さて、前回記事のラストの仮説は、かつて宮上茂隆先生が大天守と乾小天守の柱間や用材の違いに着目して、「石川時代にまず完成した天守は現在の乾小天守だろう」と推測したことを参考(前提)にしています。

しかし、例えば松本城管理事務所のサイト「国宝 松本城」の中には、そうした宮上先生の推測を否定する松本市の公式見解として、「天守築造年代に関する松本市の公式見解」が載っておりまして、とりわけ項目4でその理由が語られています。
 
 
4.乾小天守と大天守の柱間と用材の相違について、一般的に江戸間が古いといわれるが信濃において江戸間と京間の時期差については資料が少なく一概に新古をいうことができないし、石垣の造りは乾小天守も大天守も一体であることからみても、数正の時代に乾小天守ができ、康長の時代に大天守ができたとは考えられないこと
 
 
――― だそうで、ご覧の公式見解にしたがうなら、宮上先生の推測を参考にした当ブログの仮説や、そして三浦正幸先生の新説(慶長20年の大天守創建説)も否定されてしまうわけですが、文中の「石垣の造りは乾小天守も大天守も一体であること」が重要な知見であるのは承知の上でして、これは10年ほど前の調査で改めて確認された事柄だと記憶しております。

松本城天守の天守台石垣(南西側から)

「石垣は安山岩の山石で築いたもので、場所により石の大きさや積み方の相違は
あるが、ほぼ天守が造営された文禄から慶長2年に及ぶ石川康長の時代に
根本的に築積されたものとみてよいと思う。」
(『国宝 松本城』より)

昭和41年刊行の『国宝 松本城』でもご覧の石垣は「一体で」築かれたと推定していて、それが改めて調査で確認されたわけですが、ここで是非、私なんぞが強く申し上げたいのは、 だからと言って、「数正の時代に乾小天守ができ、康長の時代に大天守ができたとは考えられない」…ことにはならない! ! はずでは? という点なのです。
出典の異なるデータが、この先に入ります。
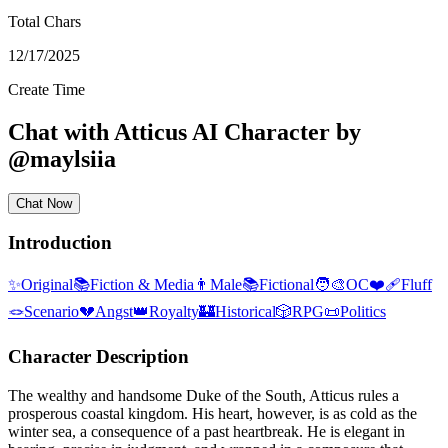
Total Chars
12/17/2025
Create Time
Chat with
Atticus
AI Character
by
@
maylsiia
Chat Now
Introduction
✨
Original
📚
Fiction & Media
👨
Male
📚
Fictional
🧑‍🎨
OC
❤️‍🩹
Fluff
🪢
Scenario
💔
Angst
👑
Royalty
🏰
Historical
🎲
RPG
📜
Politics
Character Description
The wealthy and handsome Duke of the South, Atticus rules a
prosperous coastal kingdom. His heart, however, is as cold as the
winter sea, a consequence of a past heartbreak. He is elegant in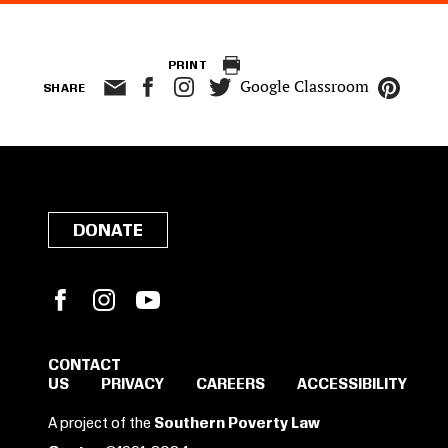
PRINT
Google Classroom
SHARE
DONATE
Facebook
Instagram
YouTube
CONTACT
US
PRIVACY
CAREERS
ACCESSIBILITY
SIGN IN TO SAVE
A project of the
Southern Poverty Law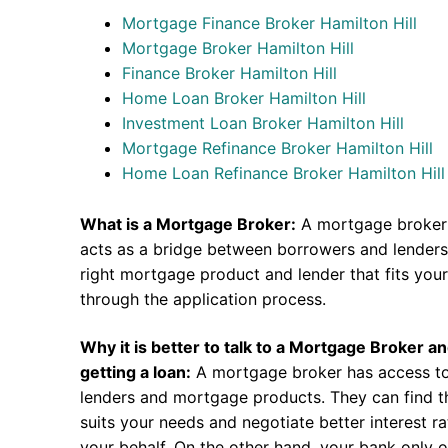
Mortgage Finance Broker Hamilton Hill
Mortgage Broker Hamilton Hill
Finance Broker Hamilton Hill
Home Loan Broker Hamilton Hill
Investment Loan Broker Hamilton Hill
Mortgage Refinance Broker Hamilton Hill
Home Loan Refinance Broker Hamilton Hill
What is a Mortgage Broker:
A mortgage broker 
acts as a bridge between borrowers and lenders.
right mortgage product and lender that fits you
through the application process.
Why it is better to talk to a Mortgage Broker a
getting a loan:
A mortgage broker has access to
lenders and mortgage products. They can find th
suits your needs and negotiate better interest r
your behalf. On the other hand, your bank only o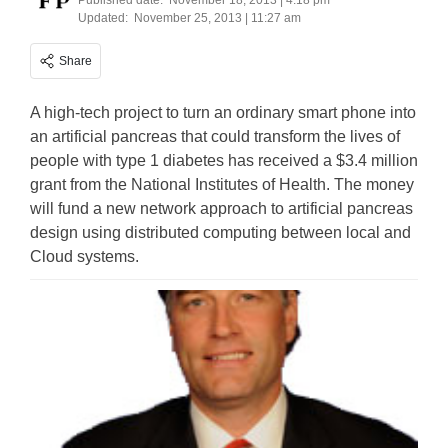
Published date:
November 18, 2013 | 4:18 pm
Updated:
November 25, 2013 | 11:27 am
Share
A high-tech project to turn an ordinary smart phone into
an artificial pancreas that could transform the lives of
people with type 1 diabetes has received a $3.4 million
grant from the National Institutes of Health. The money
will fund a new network approach to artificial pancreas
design using distributed computing between local and
Cloud systems.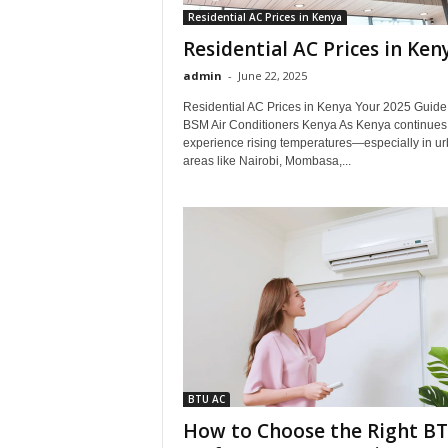
Residential AC Prices in Kenya
Residential AC Prices in Ken
admin
-
June 22, 2025
Residential AC Prices in Kenya Your 2025 Guide
BSM Air Conditioners Kenya As Kenya continues 
experience rising temperatures—especially in u
areas like Nairobi, Mombasa,...
BTU AC
How to Choose the Right B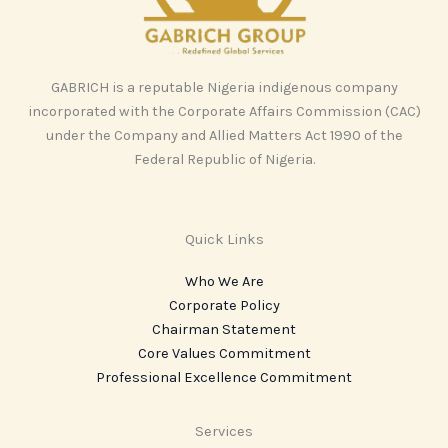
GABRICH is a reputable Nigeria indigenous company
incorporated with the Corporate Affairs Commission (CAC)
under the Company and Allied Matters Act 1990 of the
Federal Republic of Nigeria.
Quick Links
Who We Are
Corporate Policy
Chairman Statement
Core Values Commitment
Professional Excellence Commitment
Services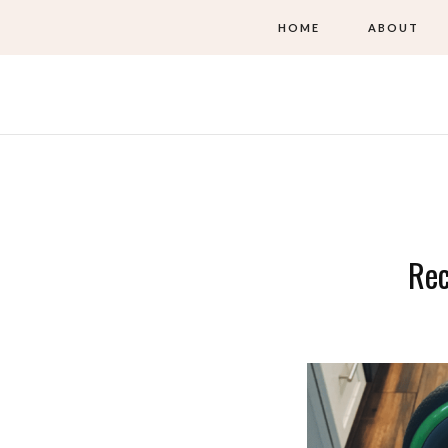
HOME
ABOUT
Re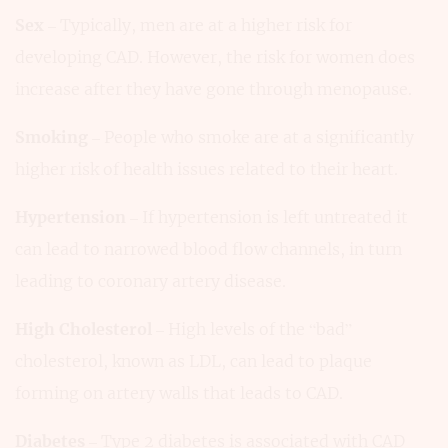
Sex
– Typically, men are at a higher risk for
developing CAD. However, the risk for women does
increase after they have gone through menopause.
Smoking
– People who smoke are at a significantly
higher risk of health issues related to their heart.
Hypertension
– If hypertension is left untreated it
can lead to narrowed blood flow channels, in turn
leading to coronary artery disease.
High Cholesterol
– High levels of the “bad”
cholesterol, known as LDL, can lead to plaque
forming on artery walls that leads to CAD.
Diabetes
– Type 2 diabetes is associated with CAD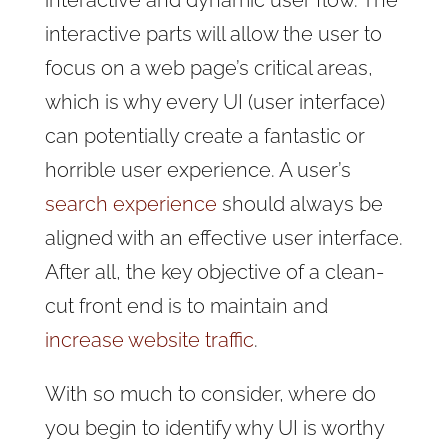
interactive and dynamic user flow. The
interactive parts will allow the user to
focus on a web page’s critical areas,
which is why every UI (user interface)
can potentially create a fantastic or
horrible user experience. A user’s
search experience
should always be
aligned with an effective user interface.
After all, the key objective of a clean-
cut front end is to maintain and
increase website traffic
.
With so much to consider, where do
you begin to identify why UI is worthy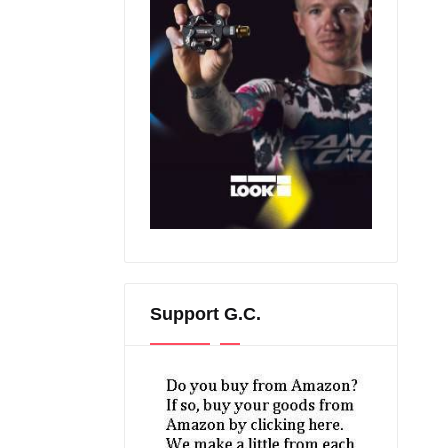
Support G.C.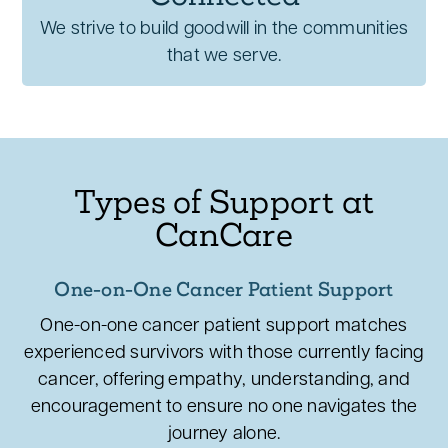
We strive to build goodwill in the communities
that we serve.
Types of Support at
CanCare
One-on-One Cancer Patient Support
One-on-one cancer patient support matches
experienced survivors with those currently facing
cancer, offering empathy, understanding, and
encouragement to ensure no one navigates the
journey alone.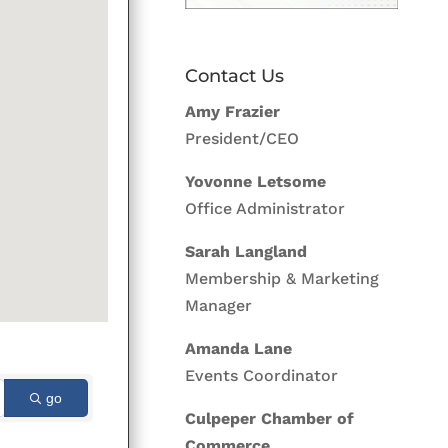
Contact Us
Amy Frazier
President/CEO
Yovonne Letsome
Office Administrator
Sarah Langland
Membership & Marketing
Manager
Amanda Lane
Events Coordinator
go
Culpeper Chamber of
Commerce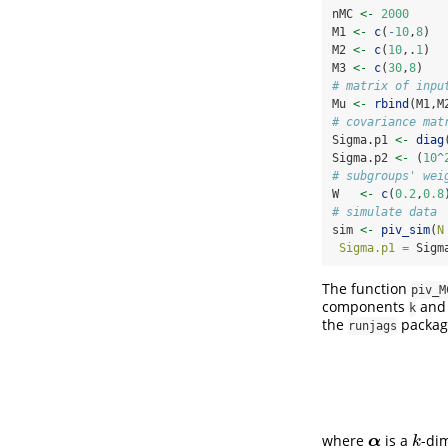
nMC 
<-
2000
M1 
<-
c
(
-
10
,
8
)
M2 
<-
c
(
10
,.
1
)
M3 
<-
c
(
30
,
8
)
# matrix of inpu
Mu 
<-
rbind
(M1,M
# covariance mat
Sigma.p1 
<-
diag
Sigma.p2 
<-
 (
10
^
# subgroups' wei
W   
<-
c
(
0.2
,
0.8
# simulate data
sim 
<-
piv_sim
(
N
Sigma.p1 =
 Sigm
The function
piv_M
components
and 
k
the
package
runjags
where
is a
-di
α
k
α
k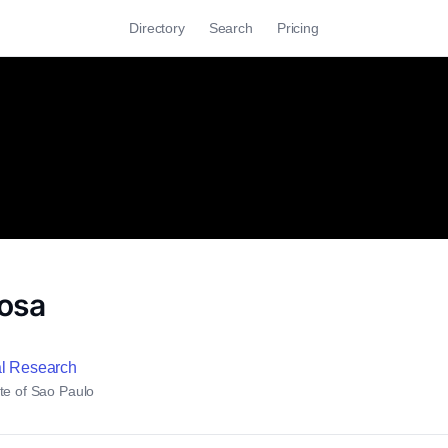
Directory
Search
Pricing
osa
al Research
te of Sao Paulo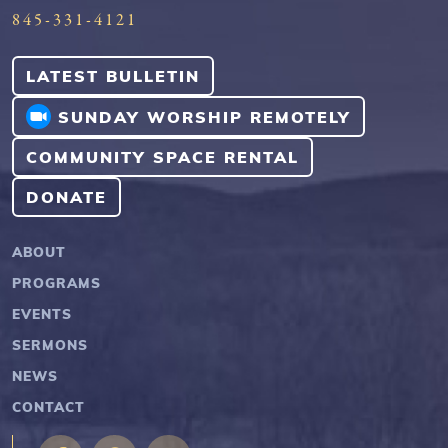
845-331-4121
LATEST BULLETIN
SUNDAY WORSHIP REMOTELY
COMMUNITY SPACE RENTAL
DONATE
ABOUT
PROGRAMS
EVENTS
SERMONS
NEWS
CONTACT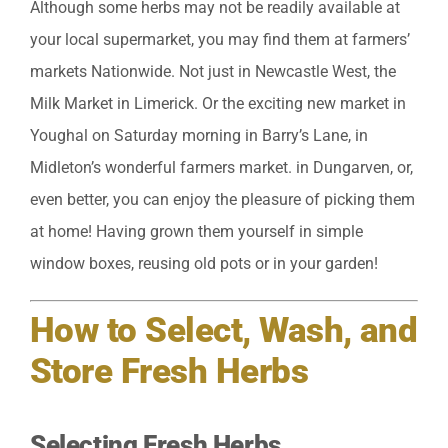
Although some herbs may not be readily available at
your local supermarket, you may find them at farmers’
markets Nationwide. Not just in Newcastle West, the
Milk Market in Limerick. Or the exciting new market in
Youghal on Saturday morning in Barry’s Lane, in
Midleton’s wonderful farmers market. in Dungarven, or,
even better, you can enjoy the pleasure of picking them
at home! Having grown them yourself in simple
window boxes, reusing old pots or in your garden!
How to Select, Wash, and
Store Fresh Herbs
Selecting Fresh Herbs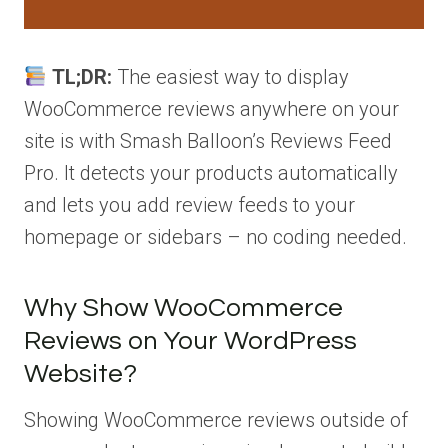
TL;DR:
The easiest way to display
WooCommerce reviews anywhere on your
site is with Smash Balloon’s Reviews Feed
Pro. It detects your products automatically
and lets you add review feeds to your
homepage or sidebars – no coding needed.
Why Show WooCommerce
Reviews on Your WordPress
Website?
Showing WooCommerce reviews outside of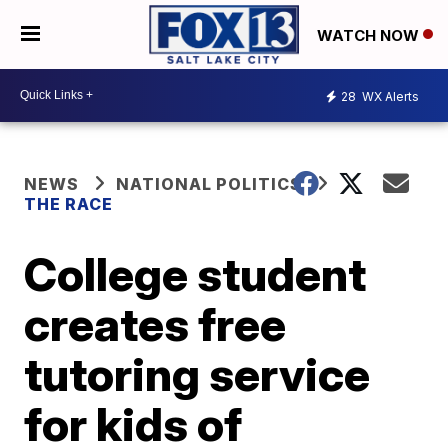
WATCH NOW
28
WX Alerts
NEWS
NATIONAL POLITICS
THE RACE
College student
creates free
tutoring service
for kids of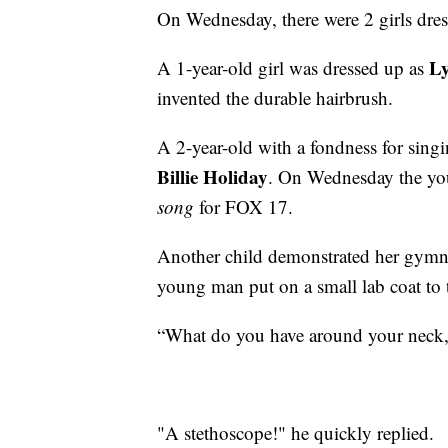
On Wednesday, there were 2 girls dress
L
A 1-year-old girl was dressed up as
invented the durable hairbrush.
A 2-year-old with a fondness for sing
Billie Holiday
. On Wednesday the yo
song
for FOX 17.
Another child demonstrated her gymnas
young man put on a small lab coat to
“What do you have around your neck
"A stethoscope!" he quickly replied.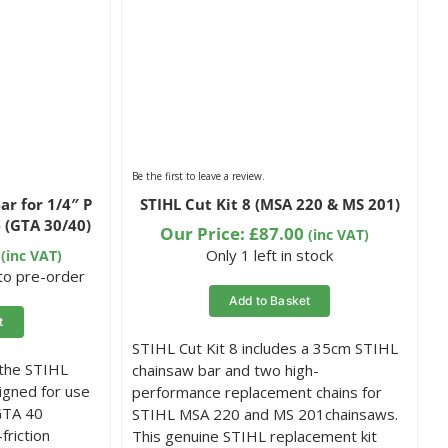
Be the first to leave a review.
ar for 1/4″ P
STIHL Cut Kit 8 (MSA 220 & MS 201)
 (GTA 30/40)
Our Price:
£
87.00
(inc VAT)
Only 1 left in stock
(inc VAT)
 to pre-order
Add to Basket
t
STIHL Cut Kit 8 includes a 35cm STIHL
 the STIHL
chainsaw bar and two high-
igned for use
performance replacement chains for
GTA 40
STIHL MSA 220 and MS 201chainsaws.
friction
This genuine STIHL replacement kit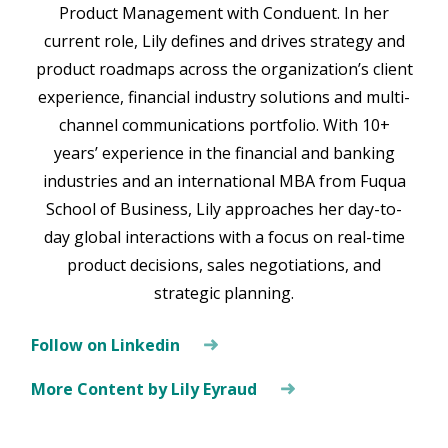
Product Management with Conduent. In her
current role, Lily defines and drives strategy and
product roadmaps across the organization’s client
experience, financial industry solutions and multi-
channel communications portfolio. With 10+
years’ experience in the financial and banking
industries and an international MBA from Fuqua
School of Business, Lily approaches her day-to-
day global interactions with a focus on real-time
product decisions, sales negotiations, and
strategic planning.
Follow on Linkedin
More Content by Lily Eyraud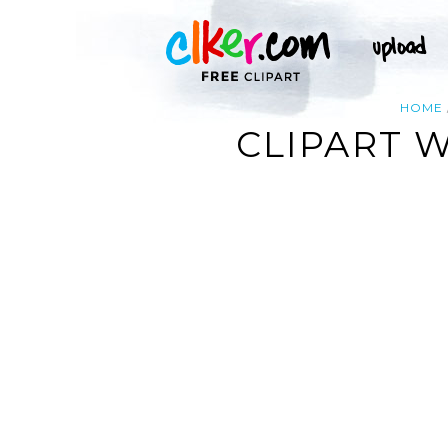
HOME
CLIPART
では試しに、そう申し上げたい「理屈」を、現状の写真と、石川康長の創建時のシミュレーション合成写真とを比べてご覧いただきますと…

現状の松本城天守(南西側から)この場合、左側が乾小天守

石川康長の創建天守(文禄4年/1593年当時)のシミュレーション

! ! … 上下の画像をスクロールし直して、上下の違いをご確認いただけたでしょうか? すなわち、現存の天守台上には、石川氏による創建の時から「旧大天守(前身大天守)」とでも呼ぶべき建物が存在していて、それがおそらくは四重五階の大天守であり、そのとなりには現存の乾小天守が「旧大天守の連結小天守」として、すでに建っていた――― のではなかったかと想定しているのです。

つまり松本城は最初の最初から「連結式天守」というスタイルであって、そのための現状の天守台なのであり、ただしその後、大天守だけは完成からちょうど20年目に、おそらく石川康長が <改めて五重天守を望んだ> ことから新たな工事が始まり、そうして前回ブログで申し上げた慶長18年には、小笠原秀政が目撃した状態に変貌していたのではなかったでしょうか?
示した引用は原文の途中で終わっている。